Now, while the Kevin Owens vs. Brock Lesnar fight isn’t meant to be a panacea to all of Raw‘s ills, there’s a reason it’s being billed as a special event on SmackDown: because it gives that fanbase what it wants, which is an honest-to-God fight with no frills attached. Let’s face it: everyone loves Roman Reigns (and no, this isn’t trolling), and he’s certainly a ratings draw. But at this point in the Raw narrative, he’s over-saturated the market. We don’t need to see him every week — let the fans miss you a little, Leati!

But Kevin Owens vs. Brock Lesnar aren’t going to engage in some ridiculous match that involves shoving a prospective bride of a superstar into a pink cake (you have to admit: that whole Rusev vs. Roman Reigns fight devolved into a bit of ridiculousness.) It’s just going to be a straight ahead, entertaining fight between two of the biggest brutes in wrestling today.

And that’s why it needs to be shown on the WWE Network: on there, the focus is on the quality of the fight, not the silly Days of Our Lives-type drama that’s all over Raw.

In the interest of full disclosure, it bears stating that SmackDown‘s ratings have dropped, as well — however, in comparison to how much Raw‘s ratings have dropped, SmackDown is clearly the ratings winner.

Finally, there’s another thing that makes the Kevin Owens vs. Brock Lesnar fight that much more interesting, and thus, worthy of a WWE Network broadcast: the issue of a certain title; namely, the Universal title, and how it ties into the ongoing feuds between Goldberg, Brock Lesnar, and Kevin Owens. Frankly, this is one of the most interesting storylines in the Raw canon, and it’s being criminally under-promoted.

Here’s the situation: right before Kevin Owens vs. Brock Lesnar happens, Kevin Owens has to defend the title at Fastlane, and against Goldberg, no less. There’s some talk that suggests that Goldberg will be snatching the title from Owens for a number of reasons (i.e, Goldberg brings ratings, Goldberg can elevate the Universal title to be on par with the World Heavyweight Championship title), so if Goldberg succeeds in doing so, Owens will be going into the ring as a defeated man.
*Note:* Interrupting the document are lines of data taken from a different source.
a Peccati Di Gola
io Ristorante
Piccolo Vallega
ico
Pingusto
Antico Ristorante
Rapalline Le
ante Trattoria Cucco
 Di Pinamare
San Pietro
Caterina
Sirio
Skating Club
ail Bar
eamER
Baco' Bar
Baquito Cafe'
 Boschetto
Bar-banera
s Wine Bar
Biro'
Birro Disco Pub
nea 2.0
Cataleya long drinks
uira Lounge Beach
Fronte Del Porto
Despite the fact that this match against Lesnar is “a dream” for Kevin Owens, it would be a total misuse of this opportunity to have Owens go into the ring stripped of the title he’s worked so hard to defend. That would make the Kevin Owens vs. Brock Lesnar into nothing but a gimmick. Follow the results to their logical conclusion: if Goldberg strips Owens of his title, Owens would then partner up with Lesnar against Goldberg. What would they fight against each other for?
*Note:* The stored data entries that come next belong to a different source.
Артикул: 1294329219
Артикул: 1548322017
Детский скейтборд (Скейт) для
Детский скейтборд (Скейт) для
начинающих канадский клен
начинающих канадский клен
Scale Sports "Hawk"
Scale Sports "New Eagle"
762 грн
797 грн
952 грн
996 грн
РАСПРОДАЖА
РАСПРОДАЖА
This brings us to another possibility: Owens retains the Universal title at Fastlane against. The “special event” then becomes a chance for Lesnar to take the title from Owens. Lesnar then fights Goldberg at WrestleMania for the title.

In short, there are a number of ways this Kevin Owens vs. Brock Lesnar can go, which is why it’s simply too interesting to not be featured on the WWE Network. This match deserves much more than to simply be released as a “Never Before Seen” clip on a random Blu-Ray disc.